• **Aim of the task**: Repeat the entries exactly, and do not carry the pictures over.
::::::::
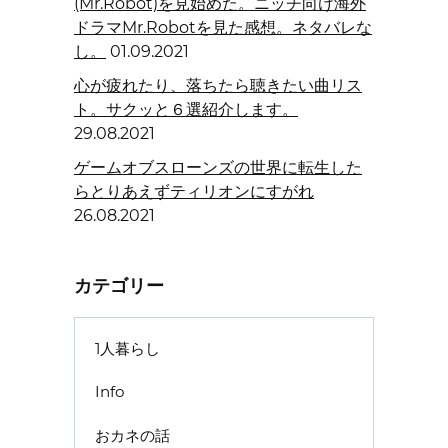
(Mr.Robot)を見始めた。ニッチ向け海外
ドラマMr.Robotを見た感想。ネタバレな
し。
01.09.2021
心が疲れたり、落ちたら聴きたい曲リス
ト。サクッと６選紹介します。
29.08.2021
ゲームオブスローンズの世界に転生した
らとりあえずティリオンにすがれ
26.08.2021
カテゴリー
1人暮らし
Info
おカネの話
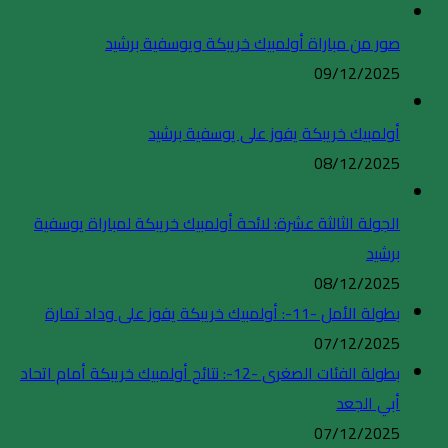
صور من مباراة أولمبيك خريبكة ويوسفية برشيد
09/12/2025
أولمبيك خريبكة يفوز على يوسفية برشيد
08/12/2025
الجولة الثالثة عشرة: لائحة أولمبيك خريبكة لمباراة يوسفية
برشيد
08/12/2025
بطولة الأمل -11-: أولمبيك خريبكة يفوز على وداد تمارة
07/12/2025
بطولة الفئات الصغرى -12-: نتائج أولمبيك خريبكة أمام اتحاد
أبي الجعد
07/12/2025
::::::::
• **Response to this task**:
(Mr.Robot)を見始めた。ニッチ向け海外
ドラマMr.Robotを見た感想。ネタバレな
し。
01.09.2021
心が疲れたり、落ちたら聴きたい曲リス
ト。サクッと６選紹介します。
29.08.2021
ゲームオブスローンズの世界に転生した
らとりあえずティリオンにすがれ
26.08.2021
カテゴリー
1人暮らし
Info
おカネの話
صور من مباراة أولمبيك خريبكة ويوسفية برشيد
09/12/2025
أولمبيك خريبكة يفوز على يوسفية برشيد
08/12/2025
الجولة الثالثة عشرة: لائحة أولمبيك خريبكة لمباراة يوسفية
برشيد
08/12/2025
بطولة الأمل -11-: أولمبيك خريبكة يفوز على وداد تمارة
07/12/2025
بطولة الفئات الصغرى -12-: نتائج أولمبيك خريبكة أمام اتحاد
أبي الجعد
07/12/2025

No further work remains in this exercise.